In October, Rockwell Automation acquired MESTECH Services. The buyout enhances the company’s capabilities to profitably grow Information Solutions and Connected Services globally and strengthen its ability to help customers execute digital transformation initiatives. Rockwell Automation will be able to leverage MESTECH’s presence in India, which is one of its growing markets.

In January 2019, the company acquired Emulate3D, an innovative engineering software developer whose products digitally simulate and emulate industrial automation systems. In 2018, the company acquired PTC, which is a leader in the Industrial Internet of Things and augmented reality. The company’s acquisition pipeline remains robust.

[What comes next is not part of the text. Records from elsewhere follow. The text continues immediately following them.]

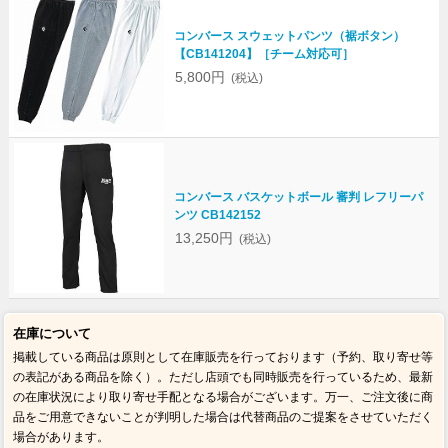
コンバース スウェットパンツ（裾ボタン）
【CB141204】［チーム対応可］
5,800円
(税込)
コンバース バスケットボール 審判 レフリーパ
ンツ CB142152
13,250円
(税込)
在庫について
掲載している商品は原則として在庫販売を行っております（予約、取り寄せ等
の表記がある商品を除く）。ただし店頭でも同時販売を行っているため、最新
の在庫状況により取り寄せ手配となる場合がございます。万一、ご注文後に商
品をご用意できないことが判明した場合は代替商品のご提案をさせていただく
場合があります。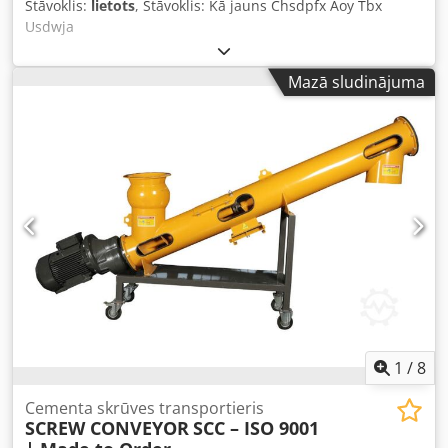
Stāvoklis:
lietots
, Stāvoklis: Kā jauns Chsdpfx Aoy Tbx
Usdwja
Mazā sludinājuma
1
/
8
Cementa skrūves transportieris
SCREW CONVEYOR
SCC – ISO 9001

Rockwell Automation has entered into a joint venture (JV) agreement with Schlumberger to form Sensia — the first fully integrated digital oilfield automation solutions provider. Sensia will operate as an independent entity, with Rockwell Automation owning 53% and Schlumberger owning the balance. Sensia is expected to generate initial annual revenues of approximately $400 million.

However, there are a few factors that are impeding growth in the near term.

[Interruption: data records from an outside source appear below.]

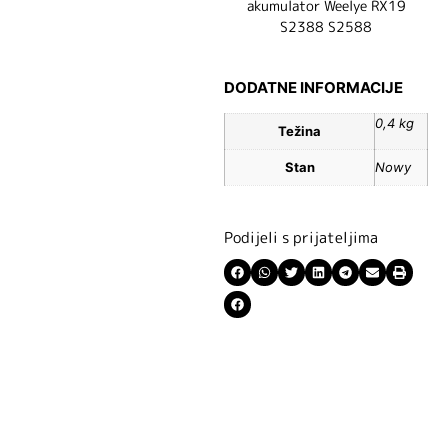
akumulator Weelye RX19
S2388 S2588
DODATNE INFORMACIJE
0,4 kg
Težina
Stan
Nowy
Podijeli s prijateljima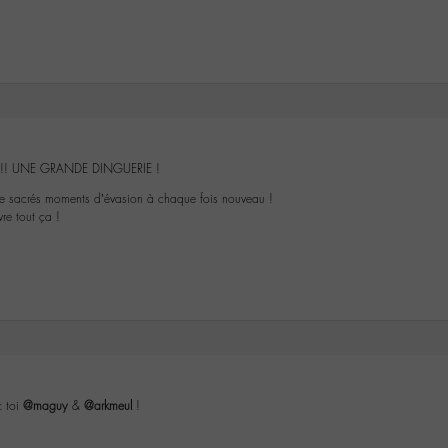
!!!!! UNE GRANDE DINGUERIE !
de sacrés moments d’évasion à chaque fois nouveau !
re tout ça !
c toi
@maguy
&
@arkmeul
!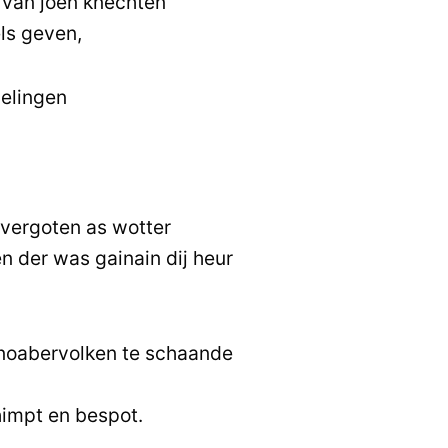
 van joen knechten
ls geven,
gelingen
vergoten as wotter
n der was gainain dij heur
noabervolken te schaande
himpt en bespot.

The recent slowdown in U.S manufacturing activity remains a headwind as Sales in the domestic markets accounts for roughly 54% of Rockwell Automation’s total sales. Further, sluggish automotive, semiconductor and chemical markets remain concerns.

Stocks to Consider

Some better-ranked stocks in the Industrial Products sector are Northwest Pipe Company NWPX, Tennant Company TNC and Sharps Compliance Corp SMED. All of these stocks carry a Zacks Rank #1 (Strong Buy), at present. You can see the complete list of today’s Zacks #1 Rank stocks here.

Northwest Pipe has an expected earnings growth rate of 15.5% for the current year. The stock has appreciated 47% in a year’s time.

Tennant has a projected earnings growth rate of 29.8% for 2019. The company’s shares have rallied 28% over the past year.

Sharps Compliance has an estimated earnings growth rate of 500% for the ongoing year. The company’s shares have gained 18% in the past year.